3. We understand the concern about scalability, especially the cost of differentiation through Equation (11) in Algorithm 1. However, computing the score function is unavoidable in the context of mean field control problems. Our score-based normalizing flow formulation addresses this issue by efficiently computing these quantities, which we believe makes the approach scalable, even in higher-dimensional settings. While our current results are based on smaller-scale problems, we are optimistic about extending the method to larger, more complex scenarios.

4. Proposition 3 differs from the standard forward-backward PDEs typically seen in the literature, such as those in {\it Mean field games and mean field type control theory} Chapter 4. The HJB equation is a modified version tailored to incorporate the score transformation (Equation 16). This modification introduces the second-order derivative of $\log\rho$ into the HJB equation, which is not standard. Equation (3d) becomes crucial for simulating this derivative, and to the best of our knowledge, we are the first to use this modified HJB equation as a regularizer to enhance accuracy. This regularization improves performance even in the Gaussian case, providing significant value to our approach.

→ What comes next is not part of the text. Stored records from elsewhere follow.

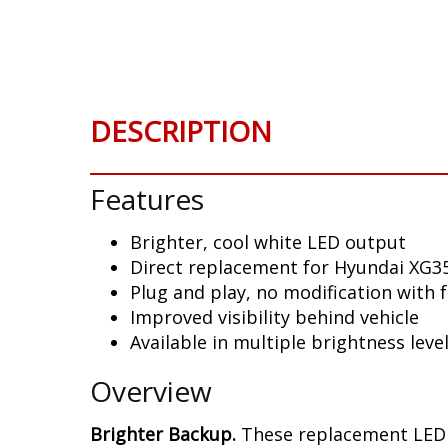
Skip
to
the
beginning
of
DESCRIPTION
the
images
gallery
Features
Brighter, cool white LED output
Direct replacement for Hyundai XG35
Plug and play, no modification with 
Improved visibility behind vehicle
Available in multiple brightness leve
Overview
Brighter Backup.
These replacement LED b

5. We agree that the current examples in Sections 5.1 and 5.2, which involve analytically solvable or factorizable cases (such as the linear OU process), are relatively simple. Please note that we have more complicated examples in the Appendix, such as the double moon flow matching and the double well example. Additionally, we are actively working on applying our method to more challenging examples, including those mentioned in your review. We believe our framework can be adapted to handle more complex problems and will include these results in future work.